Maple Leaf 42

Development
- Designer: Stan Huntingford
- Location: Canada
- Year: 1974
- Builder: Svend's Yachts Ltd
- Role: Cruiser
- Name: Maple Leaf 42

Boat
- Displacement: 24,000 pounds (10,886 kg)
- Draft: 6.00 feet (1.83 m)

Hull
- Type: Monohull
- Construction: Fibreglass
- LOA: 42.00 feet (12.80 m)
- LWL: 35.00 feet (10.67 m)
- Beam: 13.08 feet (3.99 m)
- Engine: Inboard motor

Hull appendages
- Keel: Fixed keel or centreboard
- Ballast: 9,000 pounds (4,082 kg)
- Rudder: Skeg-mounted rudder

Rig
- Rig type: Bermuda rig
- I foretriangle height: 51.00 feet (15.54 m)
- J foretriangle base: 17.00 feet (5.18 m)
- P mainsail luff: 44.17 feet (13.46 m)
- E mainsail foot: 16.50 feet (5.03 m)

Sails
- Sailplan: Masthead sloop
- Mainsail area: 364.40 square feet (33.854 m^{2})
- Jib/genoa area: 433.50 square feet (40.273 m^{2})
- Total sail area: 797.0 square feet (74.04 m^{2})

= Maple Leaf 42 =

Sailboat class

The Maple Leaf 42 is a Canadian sailboat that was designed by Stan Huntingford as a cruiser and first built in 1974.

==Production==
The design was built by Svend's Yachts Ltd based in North Vancouver, British Columbia, starting in 1974, but the company went out of business in 1990 and it is now out of production.

==Design==
The Maple Leaf 42 is a recreational keelboat, built predominantly of fibreglass, with wood trim.
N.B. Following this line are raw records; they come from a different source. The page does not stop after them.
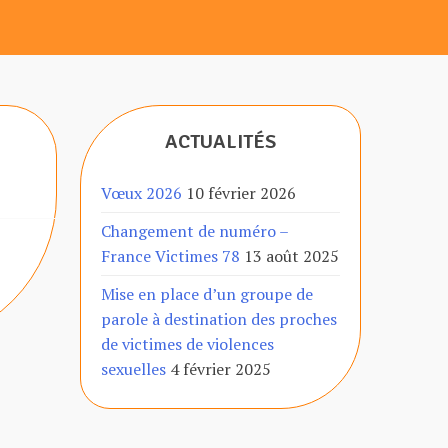
ACTUALITÉS
Vœux 2026
10 février 2026
Changement de numéro –
France Victimes 78
13 août 2025
Mise en place d’un groupe de
parole à destination des proches
de victimes de violences
sexuelles
4 février 2025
It has a masthead sloop rig, a raked stem, a plumb transom, a skeg-mounted rudder controlled by a wheel and a fixed fin keel. It displaces 24000 lb and carries 9000 lb of ballast.

The boat has a draft of 6.00 ft with the standard keel.

The design has a hull speed of 7.93 kn.